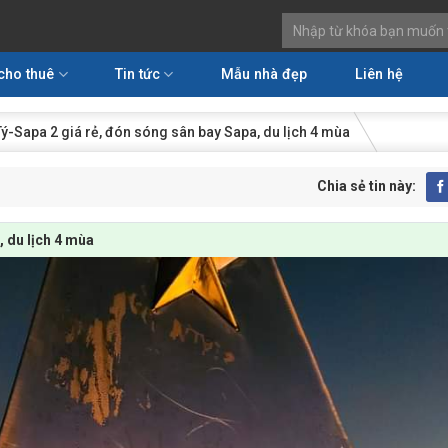
cho thuê
Tin tức
Mẫu nhà đẹp
Liên hệ
Tý-Sapa 2 giá rẻ, đón sóng sân bay Sapa, du lịch 4 mùa
Chia sẻ tin này:
, du lịch 4 mùa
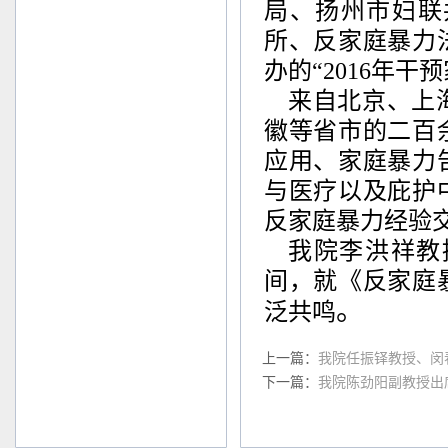
局、扬州市妇联
所、反家庭暴力
办
的“
2016
年干预
来自北京、上
徽等省市的二百
应用、家庭暴力
与医疗以及庇护
反家庭暴力经验
我院李洪祥教
间，
就
《反家庭
。
泛共
鸣
上一篇：
我院任振铎教授、闵
下一篇：
我院陈劲阳副教授出席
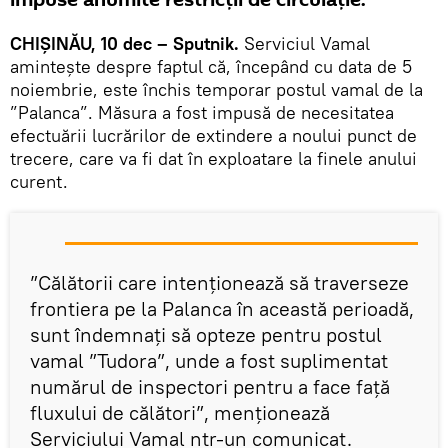
impuse anumite restricții de circulație.
CHIȘINĂU, 10 dec – Sputnik.
Serviciul Vamal
amintește despre faptul că, începând cu data de 5
noiembrie, este închis temporar postul vamal de la
”Palanca”. Măsura a fost impusă de necesitatea
efectuării lucrărilor de extindere a noului punct de
trecere, care va fi dat în exploatare la finele anului
curent.
”Călătorii care intenționează să traverseze
frontiera pe la Palanca în această perioadă,
sunt îndemnați să opteze pentru postul
vamal ”Tudora”, unde a fost suplimentat
numărul de inspectori pentru a face față
fluxului de călători”, menționează
Serviciului Vamal ntr-un comunicat.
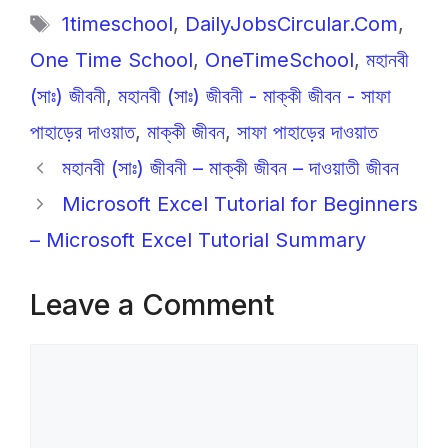
e
s
gr
s
er
y
e
Tags
1timeschool
,
DailyJobsCircular.Com
,
b
A
a
e
Li
One Time School
,
OneTimeSchool
,
মহানবী
o
p
m
n
n
o
p
g
k
(সাঃ) জীবনী
,
মহানবী (সাঃ) জীবনী - মাক্কী জীবন - সাফা
k
er
পাহাড়ের দাওয়াত
,
মাক্কী জীবন
,
সাফা পাহাড়ের দাওয়াত
মহানবী (সাঃ) জীবনী – মাক্কী জীবন – দাওয়াতী জীবন
Microsoft Excel Tutorial for Beginners
– Microsoft Excel Tutorial Summary
Leave a Comment
Comment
--------
▶ **Problem statement**
From the first line of the material down to the line containing "efectuării lucrărilor de", inclusive, return each line exactly, skipping any picture.

▶ **Task output**
cho thuê
Tin tức
Mẫu nhà đẹp
Liên hệ
Tý-Sapa 2 giá rẻ, đón sóng sân bay Sapa, du lịch 4 mùa
Chia sẻ tin này:
, du lịch 4 mùa
局、扬州市妇联
所、反家庭暴力
办
的“
2016
年干预
来自北京、上
徽等省市的二百
应用、家庭暴力
与医疗以及庇护
反家庭暴力经验
我院李洪祥教
间，
就
《反家庭
。
泛共
鸣
上一篇：
我院任振铎教授、闵
下一篇：
我院陈劲阳副教授出席
impuse anumite restricții de circulație.
CHIȘINĂU, 10 dec – Sputnik.
Serviciul Vamal
amintește despre faptul că, începând cu data de 5
noiembrie, este închis temporar postul vamal de la
”Palanca”. Măsura a fost impusă de necesitatea
efectuării lucrărilor de extindere a noului punct de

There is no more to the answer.